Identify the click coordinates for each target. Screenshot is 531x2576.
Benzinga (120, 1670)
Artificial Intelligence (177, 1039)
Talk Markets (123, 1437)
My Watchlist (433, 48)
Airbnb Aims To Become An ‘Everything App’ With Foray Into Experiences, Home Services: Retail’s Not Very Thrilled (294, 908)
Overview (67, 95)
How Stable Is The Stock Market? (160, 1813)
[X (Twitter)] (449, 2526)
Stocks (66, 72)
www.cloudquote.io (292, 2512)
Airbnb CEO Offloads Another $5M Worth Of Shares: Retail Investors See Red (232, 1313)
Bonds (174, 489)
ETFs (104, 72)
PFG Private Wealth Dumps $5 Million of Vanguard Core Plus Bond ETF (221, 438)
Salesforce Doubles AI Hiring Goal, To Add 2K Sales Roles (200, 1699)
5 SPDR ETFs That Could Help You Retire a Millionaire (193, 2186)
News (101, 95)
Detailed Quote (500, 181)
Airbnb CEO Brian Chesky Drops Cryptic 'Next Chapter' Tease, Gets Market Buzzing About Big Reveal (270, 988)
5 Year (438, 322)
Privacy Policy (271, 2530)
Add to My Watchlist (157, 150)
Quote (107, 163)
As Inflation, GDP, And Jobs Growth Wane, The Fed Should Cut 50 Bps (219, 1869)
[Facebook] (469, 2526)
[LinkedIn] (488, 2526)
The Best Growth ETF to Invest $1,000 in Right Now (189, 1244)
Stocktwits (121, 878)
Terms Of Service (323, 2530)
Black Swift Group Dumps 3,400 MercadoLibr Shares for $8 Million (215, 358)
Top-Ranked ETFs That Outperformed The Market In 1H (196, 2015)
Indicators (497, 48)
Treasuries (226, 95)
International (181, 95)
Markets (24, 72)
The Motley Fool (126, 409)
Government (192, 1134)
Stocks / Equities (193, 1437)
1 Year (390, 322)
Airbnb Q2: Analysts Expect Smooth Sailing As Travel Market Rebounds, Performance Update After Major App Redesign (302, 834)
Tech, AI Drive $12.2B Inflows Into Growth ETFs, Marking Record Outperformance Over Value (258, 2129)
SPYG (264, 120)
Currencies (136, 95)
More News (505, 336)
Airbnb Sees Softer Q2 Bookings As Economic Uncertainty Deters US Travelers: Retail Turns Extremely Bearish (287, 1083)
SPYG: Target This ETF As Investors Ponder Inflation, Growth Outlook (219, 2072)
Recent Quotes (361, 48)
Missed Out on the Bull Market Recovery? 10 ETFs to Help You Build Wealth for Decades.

....

Assignment: In the listing above, find the line with "Talk Markets (123, 1437)" and the line with "More News (505, 336)", then reproduce both and every line between them exactly.

Result for this exercise:
Talk Markets (123, 1437)
My Watchlist (433, 48)
Airbnb Aims To Become An ‘Everything App’ With Foray Into Experiences, Home Services: Retail’s Not Very Thrilled (294, 908)
Overview (67, 95)
How Stable Is The Stock Market? (160, 1813)
[X (Twitter)] (449, 2526)
Stocks (66, 72)
www.cloudquote.io (292, 2512)
Airbnb CEO Offloads Another $5M Worth Of Shares: Retail Investors See Red (232, 1313)
Bonds (174, 489)
ETFs (104, 72)
PFG Private Wealth Dumps $5 Million of Vanguard Core Plus Bond ETF (221, 438)
Salesforce Doubles AI Hiring Goal, To Add 2K Sales Roles (200, 1699)
5 SPDR ETFs That Could Help You Retire a Millionaire (193, 2186)
News (101, 95)
Detailed Quote (500, 181)
Airbnb CEO Brian Chesky Drops Cryptic 'Next Chapter' Tease, Gets Market Buzzing About Big Reveal (270, 988)
5 Year (438, 322)
Privacy Policy (271, 2530)
Add to My Watchlist (157, 150)
Quote (107, 163)
As Inflation, GDP, And Jobs Growth Wane, The Fed Should Cut 50 Bps (219, 1869)
[Facebook] (469, 2526)
[LinkedIn] (488, 2526)
The Best Growth ETF to Invest $1,000 in Right Now (189, 1244)
Stocktwits (121, 878)
Terms Of Service (323, 2530)
Black Swift Group Dumps 3,400 MercadoLibr Shares for $8 Million (215, 358)
Top-Ranked ETFs That Outperformed The Market In 1H (196, 2015)
Indicators (497, 48)
Treasuries (226, 95)
International (181, 95)
Markets (24, 72)
The Motley Fool (126, 409)
Government (192, 1134)
Stocks / Equities (193, 1437)
1 Year (390, 322)
Airbnb Q2: Analysts Expect Smooth Sailing As Travel Market Rebounds, Performance Update After Major App Redesign (302, 834)
Tech, AI Drive $12.2B Inflows Into Growth ETFs, Marking Record Outperformance Over Value (258, 2129)
SPYG (264, 120)
Currencies (136, 95)
More News (505, 336)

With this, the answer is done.